### Task instructions
Tally every line of the material that includes "Payson", then give the tally and nothing else.

### Records for the exercise
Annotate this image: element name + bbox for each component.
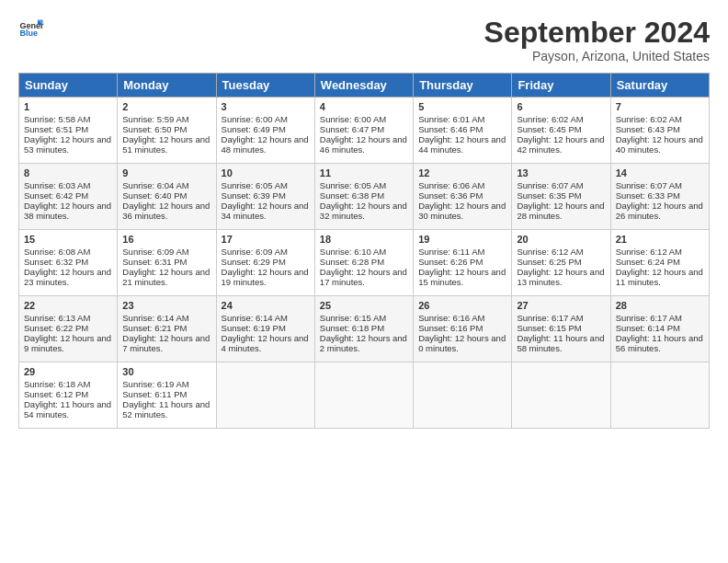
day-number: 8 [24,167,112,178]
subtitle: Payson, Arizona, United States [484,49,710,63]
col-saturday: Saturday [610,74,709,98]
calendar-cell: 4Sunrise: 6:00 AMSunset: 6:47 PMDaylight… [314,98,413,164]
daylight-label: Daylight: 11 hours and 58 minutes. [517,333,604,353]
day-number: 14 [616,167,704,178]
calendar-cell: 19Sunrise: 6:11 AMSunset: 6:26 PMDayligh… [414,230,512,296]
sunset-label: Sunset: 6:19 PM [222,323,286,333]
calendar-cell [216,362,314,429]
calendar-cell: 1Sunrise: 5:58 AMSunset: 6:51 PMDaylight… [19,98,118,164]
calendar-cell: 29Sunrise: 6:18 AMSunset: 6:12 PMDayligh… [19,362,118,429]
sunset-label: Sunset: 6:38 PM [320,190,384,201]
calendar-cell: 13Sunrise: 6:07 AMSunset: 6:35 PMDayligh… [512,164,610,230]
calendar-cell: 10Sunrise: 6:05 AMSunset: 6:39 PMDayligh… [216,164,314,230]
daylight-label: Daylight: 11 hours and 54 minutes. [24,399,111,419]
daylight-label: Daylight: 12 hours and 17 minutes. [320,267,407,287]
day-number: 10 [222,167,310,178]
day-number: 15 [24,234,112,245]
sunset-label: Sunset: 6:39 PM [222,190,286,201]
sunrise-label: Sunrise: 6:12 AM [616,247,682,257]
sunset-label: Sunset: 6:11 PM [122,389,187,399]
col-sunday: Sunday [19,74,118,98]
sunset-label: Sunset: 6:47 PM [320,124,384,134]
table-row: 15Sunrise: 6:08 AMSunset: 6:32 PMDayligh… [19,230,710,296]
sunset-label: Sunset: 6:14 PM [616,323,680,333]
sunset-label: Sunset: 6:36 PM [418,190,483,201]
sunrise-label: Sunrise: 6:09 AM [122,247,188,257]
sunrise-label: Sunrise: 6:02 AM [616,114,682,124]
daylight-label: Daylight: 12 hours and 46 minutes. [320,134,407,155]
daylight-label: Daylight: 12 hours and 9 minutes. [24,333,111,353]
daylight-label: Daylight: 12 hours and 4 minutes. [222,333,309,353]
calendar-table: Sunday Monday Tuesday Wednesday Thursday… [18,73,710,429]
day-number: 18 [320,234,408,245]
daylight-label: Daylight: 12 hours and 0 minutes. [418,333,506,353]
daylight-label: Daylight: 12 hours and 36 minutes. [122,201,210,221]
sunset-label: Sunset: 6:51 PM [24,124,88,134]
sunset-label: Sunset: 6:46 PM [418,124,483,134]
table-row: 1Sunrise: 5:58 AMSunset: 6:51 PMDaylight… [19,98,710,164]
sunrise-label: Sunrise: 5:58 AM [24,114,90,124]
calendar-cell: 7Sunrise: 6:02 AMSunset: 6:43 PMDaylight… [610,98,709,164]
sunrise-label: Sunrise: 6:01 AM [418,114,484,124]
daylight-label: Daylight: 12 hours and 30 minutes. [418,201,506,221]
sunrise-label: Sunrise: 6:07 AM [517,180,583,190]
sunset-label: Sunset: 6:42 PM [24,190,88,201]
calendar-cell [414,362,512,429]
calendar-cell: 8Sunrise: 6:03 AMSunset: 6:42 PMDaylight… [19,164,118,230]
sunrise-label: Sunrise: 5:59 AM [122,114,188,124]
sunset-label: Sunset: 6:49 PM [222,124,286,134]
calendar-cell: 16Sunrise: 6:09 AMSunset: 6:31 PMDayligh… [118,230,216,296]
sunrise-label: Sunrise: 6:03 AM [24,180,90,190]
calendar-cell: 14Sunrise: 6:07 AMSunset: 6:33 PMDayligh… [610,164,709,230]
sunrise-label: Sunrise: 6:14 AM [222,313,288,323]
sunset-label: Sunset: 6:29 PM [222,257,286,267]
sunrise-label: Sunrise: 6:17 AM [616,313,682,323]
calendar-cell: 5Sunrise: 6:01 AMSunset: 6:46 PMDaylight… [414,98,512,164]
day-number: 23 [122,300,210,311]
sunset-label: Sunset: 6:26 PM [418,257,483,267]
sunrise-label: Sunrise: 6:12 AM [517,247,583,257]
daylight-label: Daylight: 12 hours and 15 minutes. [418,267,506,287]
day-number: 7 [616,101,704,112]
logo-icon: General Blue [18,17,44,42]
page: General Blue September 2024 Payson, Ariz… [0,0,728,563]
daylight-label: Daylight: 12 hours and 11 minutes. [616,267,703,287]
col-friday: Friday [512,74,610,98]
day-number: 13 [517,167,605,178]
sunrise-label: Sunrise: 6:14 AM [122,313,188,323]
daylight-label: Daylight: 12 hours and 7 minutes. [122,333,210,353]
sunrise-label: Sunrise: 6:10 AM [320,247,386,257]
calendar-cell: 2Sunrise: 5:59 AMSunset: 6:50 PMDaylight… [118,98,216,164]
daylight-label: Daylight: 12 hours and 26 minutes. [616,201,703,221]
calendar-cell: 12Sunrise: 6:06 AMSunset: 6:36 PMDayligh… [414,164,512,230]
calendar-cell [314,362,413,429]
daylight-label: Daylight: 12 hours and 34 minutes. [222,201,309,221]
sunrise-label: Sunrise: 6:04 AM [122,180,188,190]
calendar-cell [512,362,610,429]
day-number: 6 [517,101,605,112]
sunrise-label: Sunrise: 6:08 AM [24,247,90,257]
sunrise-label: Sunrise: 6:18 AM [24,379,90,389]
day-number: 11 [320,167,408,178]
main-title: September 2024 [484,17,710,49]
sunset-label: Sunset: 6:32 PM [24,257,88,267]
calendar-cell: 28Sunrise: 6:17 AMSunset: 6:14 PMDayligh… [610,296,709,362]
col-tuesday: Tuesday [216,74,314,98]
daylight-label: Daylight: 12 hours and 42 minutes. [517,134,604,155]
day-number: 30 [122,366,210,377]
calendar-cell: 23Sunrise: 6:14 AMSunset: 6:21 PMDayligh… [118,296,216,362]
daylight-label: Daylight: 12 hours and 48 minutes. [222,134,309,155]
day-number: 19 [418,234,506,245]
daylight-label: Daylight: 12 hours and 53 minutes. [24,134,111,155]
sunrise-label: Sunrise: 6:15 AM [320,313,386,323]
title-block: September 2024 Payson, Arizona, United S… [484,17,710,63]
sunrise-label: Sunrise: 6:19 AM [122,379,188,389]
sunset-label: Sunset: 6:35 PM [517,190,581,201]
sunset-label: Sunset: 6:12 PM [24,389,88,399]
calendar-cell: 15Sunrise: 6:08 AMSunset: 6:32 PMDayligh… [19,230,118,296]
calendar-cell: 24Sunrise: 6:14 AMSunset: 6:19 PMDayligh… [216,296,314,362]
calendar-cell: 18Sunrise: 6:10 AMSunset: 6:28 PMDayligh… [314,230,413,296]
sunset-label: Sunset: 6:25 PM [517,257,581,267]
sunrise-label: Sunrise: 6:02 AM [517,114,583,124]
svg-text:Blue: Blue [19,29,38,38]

---

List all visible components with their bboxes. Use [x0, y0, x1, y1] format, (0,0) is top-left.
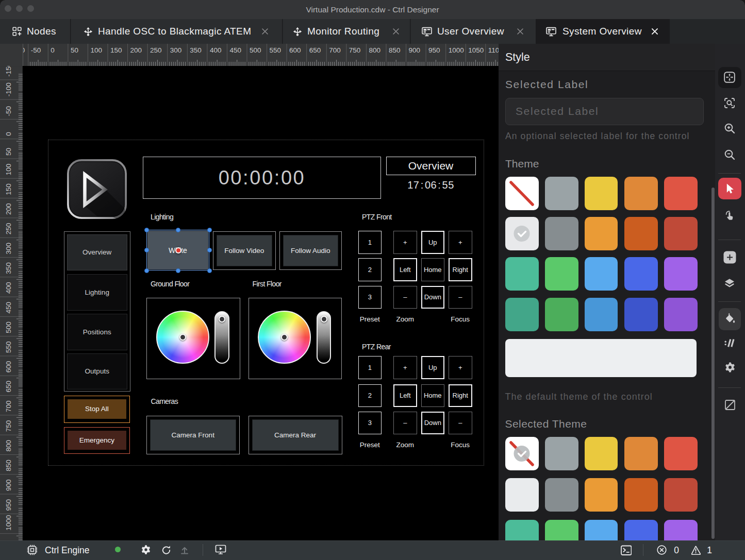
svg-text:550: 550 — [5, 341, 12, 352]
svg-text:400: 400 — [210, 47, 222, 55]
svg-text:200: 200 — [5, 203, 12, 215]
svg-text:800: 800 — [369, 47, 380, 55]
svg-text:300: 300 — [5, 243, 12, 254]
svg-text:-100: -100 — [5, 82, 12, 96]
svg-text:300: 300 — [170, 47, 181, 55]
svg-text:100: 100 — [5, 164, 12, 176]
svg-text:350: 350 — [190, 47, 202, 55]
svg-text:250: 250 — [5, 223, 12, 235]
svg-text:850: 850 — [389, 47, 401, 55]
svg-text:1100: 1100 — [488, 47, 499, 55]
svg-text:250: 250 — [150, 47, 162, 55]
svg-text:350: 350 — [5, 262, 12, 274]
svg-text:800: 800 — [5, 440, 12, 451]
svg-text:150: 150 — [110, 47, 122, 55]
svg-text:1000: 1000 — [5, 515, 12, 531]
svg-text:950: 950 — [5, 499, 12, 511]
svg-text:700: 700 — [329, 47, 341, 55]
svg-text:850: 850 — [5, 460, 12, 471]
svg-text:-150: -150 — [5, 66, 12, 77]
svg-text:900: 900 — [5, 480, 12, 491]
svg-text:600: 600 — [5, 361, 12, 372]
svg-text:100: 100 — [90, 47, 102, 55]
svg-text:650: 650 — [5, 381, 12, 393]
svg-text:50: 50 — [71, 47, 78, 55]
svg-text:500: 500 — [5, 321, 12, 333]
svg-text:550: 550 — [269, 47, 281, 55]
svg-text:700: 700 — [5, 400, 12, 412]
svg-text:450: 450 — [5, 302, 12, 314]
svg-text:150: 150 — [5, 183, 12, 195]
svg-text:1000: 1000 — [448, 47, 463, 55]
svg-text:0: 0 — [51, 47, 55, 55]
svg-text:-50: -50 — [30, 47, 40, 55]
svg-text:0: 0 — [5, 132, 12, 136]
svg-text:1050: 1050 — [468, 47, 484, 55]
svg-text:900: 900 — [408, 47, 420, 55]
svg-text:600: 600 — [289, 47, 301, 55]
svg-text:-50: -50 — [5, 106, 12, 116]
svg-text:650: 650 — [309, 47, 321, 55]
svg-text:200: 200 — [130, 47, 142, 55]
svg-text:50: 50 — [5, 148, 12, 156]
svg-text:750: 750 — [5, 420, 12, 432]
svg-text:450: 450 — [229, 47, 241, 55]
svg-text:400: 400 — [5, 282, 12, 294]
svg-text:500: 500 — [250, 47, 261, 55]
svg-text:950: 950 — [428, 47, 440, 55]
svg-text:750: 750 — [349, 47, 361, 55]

### Result
3